Kinsmen Club received $29,000 grant for project
The new playground at Kin Park - The Duck Pond gets the thumbs up from area children, who have been happy to play on it since its completion. (Sarah Simpson/Gazette)

The playground at Kin Duck Pond in Lake Cowichan, which recently held its grand opening, has received a new rubberized surfacing made from 1,320 recycled scrap tires.

The town’s Kinsmen Club received a $29,578 grant from Tire Stewardship BC last year to go towards the new surfacing for the playground, located on River Road off North Shore Road.

“Kin Duck Pond is a very busy location year-round for residents to gather with friends and family,” said Rosemary Sutton, executive director of TSBC.

“The new cost effective and environmentally friendly rubberized playground surface made from recycled scrap B.C. tires makes the area safe and accessible for all children to play on as it has a soft surface to land on, and the rubber is non-slip.”

Sutton said playground surfaces made from recycled scrap B.C. tires are visually attractive, non-toxic, and durable.

“Due to their semi-porous structure, water can flow through the surface making them low maintenance during all weather conditions and they last for many years,” she said.

“Our TSBC team will continue to review opportunities to partner with organizations like the Kinsmen Club of Lake Cowichan that are making environmentally conscientious decisions regarding their renovations and upgrades and want to incorporate recycled products into their community infrastructure.”

Sutton said the playground upgrade using recycled scrap tires is just one of many projects across British Columbia that TSBC is supporting.

In 2022, TSBC awarded 13 B.C. organizations with community grants to be used for rubber surfacing for playgrounds, walkways, parks and gathering spaces.
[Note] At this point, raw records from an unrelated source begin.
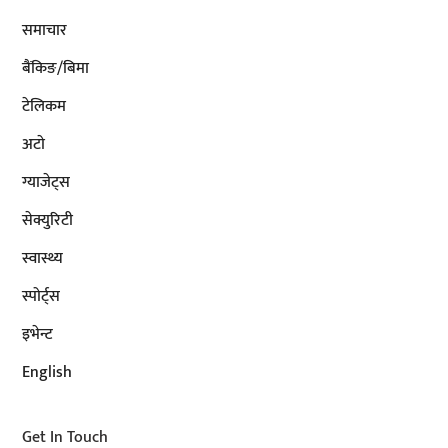
समाचार
बैंकिङ/बिमा
टेलिकम
अटाे
ग्याजेट्स
सेक्युरिटी
स्वास्थ्य
स्पोर्ट्स
इभेन्ट
English
Get In Touch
In total, recycled rubber from 14,928 scrap tires will be used for these 2022 community projects.

Since 2009, TSBC has given out more than $5.8 million in community grants to municipalities, registered non-profit community groups or organizations, schools, and First Nations and Métis settlements.

Grants go towards a variety of projects including rubber surfacing for water parks, fitness areas, and running tracks.